(Collected data entries)
****************************************

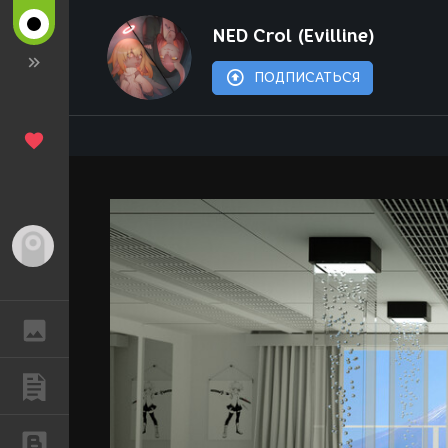
NED Crol (Evilline)
ПОДПИСАТЬСЯ
Гость
ГАЛЕРЕЯ
ПУБЛИКАЦИИ
БЛОГИ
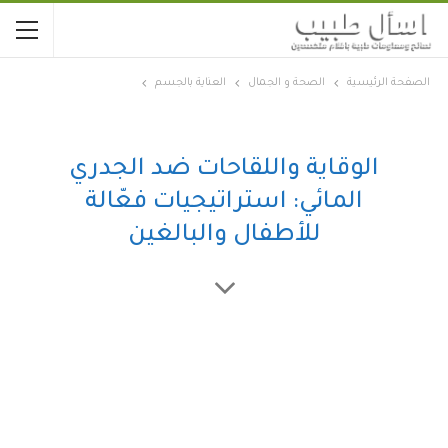
الصفحة الرئيسية
الصحة و الجمال
العناية بالجسم
الوقاية واللقاحات ضد الجدري
المائي: استراتيجيات فعّالة
للأطفال والبالغين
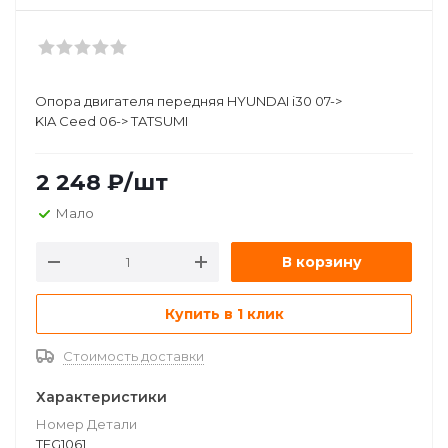
Опора двигателя передняя HYUNDAI i30 07->
KIA Ceed 06-> TATSUMI
2 248
₽
/шт
Мало
В корзину
Купить в 1 клик
Стоимость доставки
Характеристики
Номер Детали
TEG1061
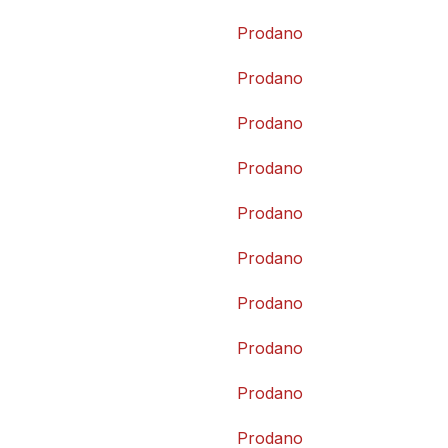
Prodano
Prodano
Prodano
Prodano
Prodano
Prodano
Prodano
Prodano
Prodano
Prodano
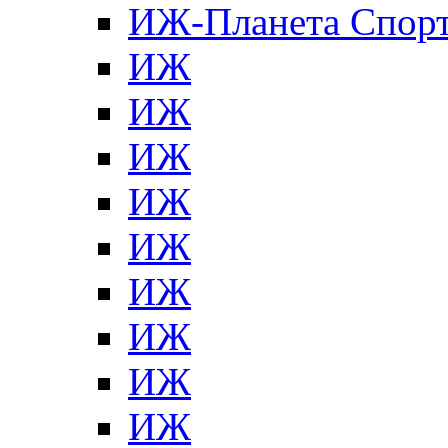
ИЖ-Планета Спор
ИЖ
ИЖ
ИЖ
ИЖ
ИЖ
ИЖ
ИЖ
ИЖ
ИЖ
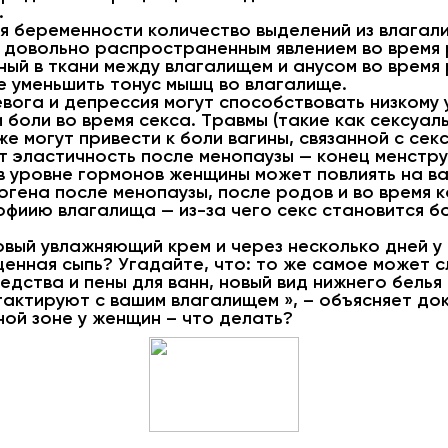
.
я беременности количество выделений из влагал
 довольно распространенным явлением во время 
ный в ткани между влагалищем и анусом во время 
е уменьшить тонус мышц во влагалище.
вога и депрессия могут способствовать низкому 
 боли во время секса. Травмы (такие как сексуал
е могут привести к боли вагины, связанной с сек
т эластичность после менопаузы — конец менстр
в уровне гормонов женщины может повлиять на ва
гена после менопаузы, после родов и во время 
фиию влагалища — из-за чего секс становится б
вый увлажняющий крем и через несколько дней у 
нная сыпь? Угадайте, что: то же самое может сл
дства и пены для ванн, новый вид нижнего белья
актируют с вашим влагалищем », – объясняет до
ой зоне у женщин – что делать?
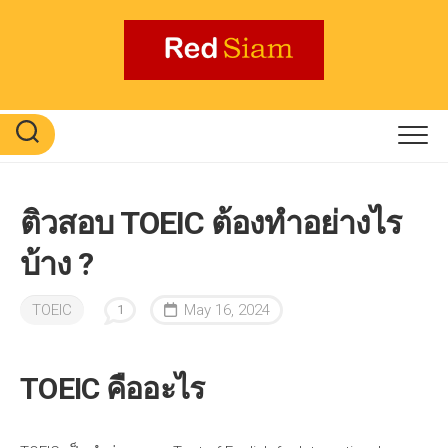
Skip
to
content
ติวสอบ TOEIC ต้องทำอย่างไร
บ้าง ?
TOEIC
May 16, 2024
1
TOEIC คืออะไร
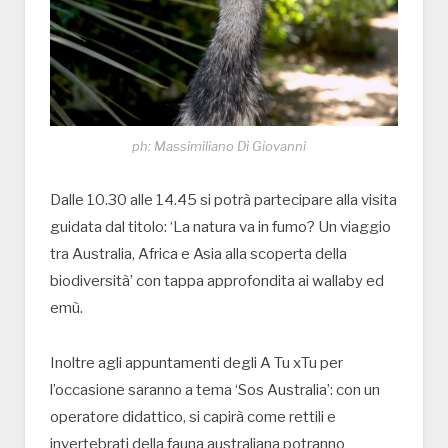
ph: Massimiliano Di Giovanni
Dalle 10.30 alle 14.45 si potrà partecipare alla visita
guidata dal titolo: ‘La natura va in fumo? Un viaggio
tra Australia, Africa e Asia alla scoperta della
biodiversità’ con tappa approfondita ai wallaby ed
emù.
Inoltre agli appuntamenti degli A Tu xTu per
l’occasione saranno a tema ‘Sos Australia’: con un
operatore didattico, si capirà come rettili e
invertebrati della fauna australiana potranno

****************************************

Activity: Locate the line that contains "ph: Massimiliano Di Giovanni", then please quote it and every line after it to the end of the entries above, exactly and with nothing else.

Response below:
ph: Massimiliano Di Giovanni
Dalle 10.30 alle 14.45 si potrà partecipare alla visita
guidata dal titolo: ‘La natura va in fumo? Un viaggio
tra Australia, Africa e Asia alla scoperta della
biodiversità’ con tappa approfondita ai wallaby ed
emù.
Inoltre agli appuntamenti degli A Tu xTu per
l’occasione saranno a tema ‘Sos Australia’: con un
operatore didattico, si capirà come rettili e
invertebrati della fauna australiana potranno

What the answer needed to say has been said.